Today I took my baby Kassie to the blacksmith (aka amish guy named Seth). We do my boss husband horse Katie first because she is the hardest one to work with. They I put my baby in the cross ties. Seth starts working on her feet and then looks at me and ask me, SO when is she due?? I looked at him and said what!?!?!?! He smirks and tells me that my baby is breeding. I almost had a heart attack. I did want another horse since I was going to give my youngest dauhter Kassie because I want her to have a safe horse like her to ride as her first horse. But we are going to waite until a vet conferms it. SO no picking out cute little halter and baby horse blankets just yet.

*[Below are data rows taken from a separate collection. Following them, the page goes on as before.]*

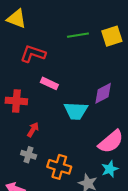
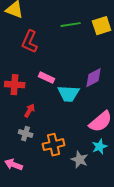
red L-shape: (33, 54) -> (30, 42), turned -85
pink rectangle: (49, 83) -> (47, 78), moved
orange cross: (59, 167) -> (54, 145), turned -30

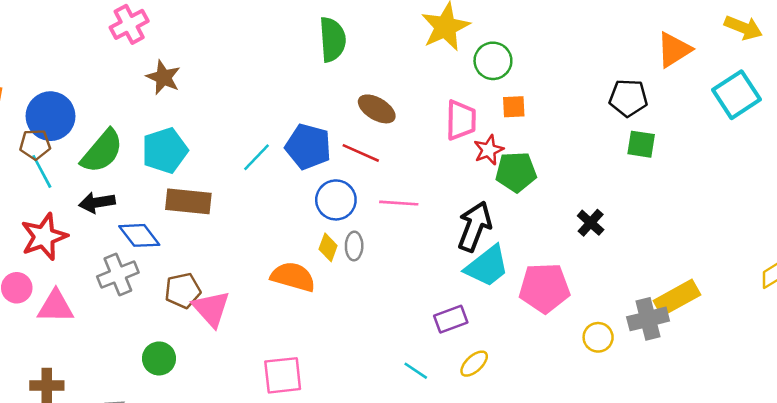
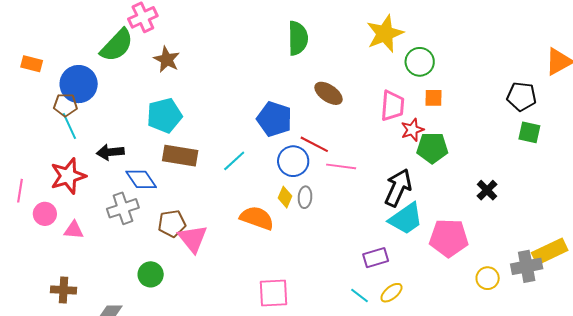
green semicircle: (102, 151) -> (117, 45), moved
red line: (361, 153) -> (314, 144), moved
cyan line: (257, 157) -> (234, 161), moved
pink triangle: (56, 307) -> (74, 230), size x0.7
cyan line: (416, 371) -> (359, 296), moved
pink square: (283, 375) -> (273, 293), moved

I will keep you posted


----------



## Amos (Oct 2, 2008)

That is so sweet! I'm happy for you, its always geat to have a nice horse you can look towards. Hopefully the birthing will go good!

Oh, I just noticed, you posted this in the 'For sale' section. Lol. oh well.


----------



## Laurel_Haven (Oct 20, 2007)

What a wonderful story... I am glad you got the horse, or should I say I am glad Kassie Ann got you. :hug: it does sound like you two where destined to find each other.
What a surprise that must have been to find out she is preggers. :shocked: Best of luck with the upcoming foal!


----------